Могучий звериный инстинкт требовал властно — жить. Исчезла вялость. Не стало песку в глазах. Притаилась и ждала. Когда услышала — ушли и Поля открыла подвал, потеряла сознанье. Много было хлопот с ней Поле. Потом опять увезли в деревню. Оттуда, на далекой от города станции, пристроилась в эшелон чехов. В тифу не срезали волос.
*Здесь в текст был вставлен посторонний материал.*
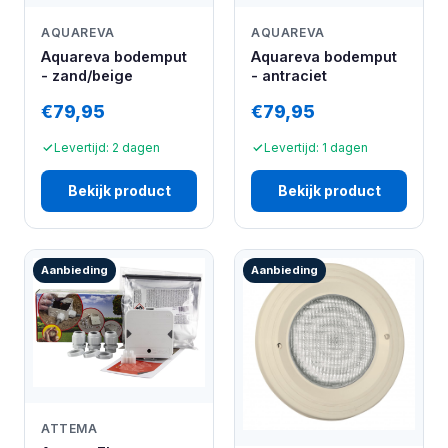
AQUAREVA
AQUAREVA
Aquareva bodemput
Aquareva bodemput
- zand/beige
- antraciet
€79,95
€79,95
Levertijd: 2 dagen
Levertijd: 1 dagen
Bekijk product
Bekijk product
Aanbieding
Aanbieding
ATTEMA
Падали. Но были еще густые и блестящие. Заплела в одну косу. Надела прежнюю богатую личинку.

— Пожалуйста, разрешите.

— Не могу, мадам. Я биль бы рад весма.

— Ну, как не можете. Я тихонько проеду. Ведь я тоже все потеряла из-за большевиков. Мужа, семью… К матери еду. Умирать.

— О-о, так рано?

Взметнула кокетливо глазами, а в сердце ныло:

«Проклятый. Тебе бы узнать, как со смертью в душе похоть тешить».

— Ну, пожалуйста! Я немного места займу.

Взяли в свой вагон. В пути был вежлив. И другие глазами ласкали, но сдерживались. Ехали в купе четверо. Ночью почуяла дыханье близко, закричала. Комендант зажег свет, успокоил, строго взглянул на двух, — и больше не было попыток. Наутро комендант сказал ей:

— Я чувствоваль уваженье к вам. Русски дам отчень легкий. Без бой сдаются.

Посмотрела строго и смолчала. Но думала:

«Знал ты русских дам, а женщин русских — нет».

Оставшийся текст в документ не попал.